- [WHAT IS BEING ASKED]: What you return must be an exact copy of the lines in the listing below between the line holding "You represent, warrant, and" and the line holding "licenses, permits, guidelin", inclusive, and nothing more.
__________________________________________________
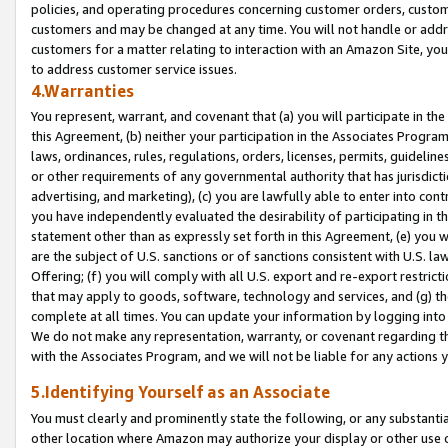
policies, and operating procedures concerning customer orders, custome
customers and may be changed at any time. You will not handle or addre
customers for a matter relating to interaction with an Amazon Site, yo
to address customer service issues.
4.Warranties
You represent, warrant, and covenant that (a) you will participate in t
this Agreement, (b) neither your participation in the Associates Program
laws, ordinances, rules, regulations, orders, licenses, permits, guidelin
or other requirements of any governmental authority that has jurisdicti
advertising, and marketing), (c) you are lawfully able to enter into cont
you have independently evaluated the desirability of participating in t
statement other than as expressly set forth in this Agreement, (e) you w
are the subject of U.S. sanctions or of sanctions consistent with U.S.
Offering; (f) you will comply with all U.S. export and re-export restric
that may apply to goods, software, technology and services, and (g) th
complete at all times. You can update your information by logging into 
We do not make any representation, warranty, or covenant regarding th
with the Associates Program, and we will not be liable for any actions
5.Identifying Yourself as an Associate
You must clearly and prominently state the following, or any substanti
other location where Amazon may authorize your display or other use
__________________________________________________
- [FINISHED TASK]:
You represent, warrant, and covenant that (a) you will participate in t
this Agreement, (b) neither your participation in the Associates Program
laws, ordinances, rules, regulations, orders, licenses, permits, guidelin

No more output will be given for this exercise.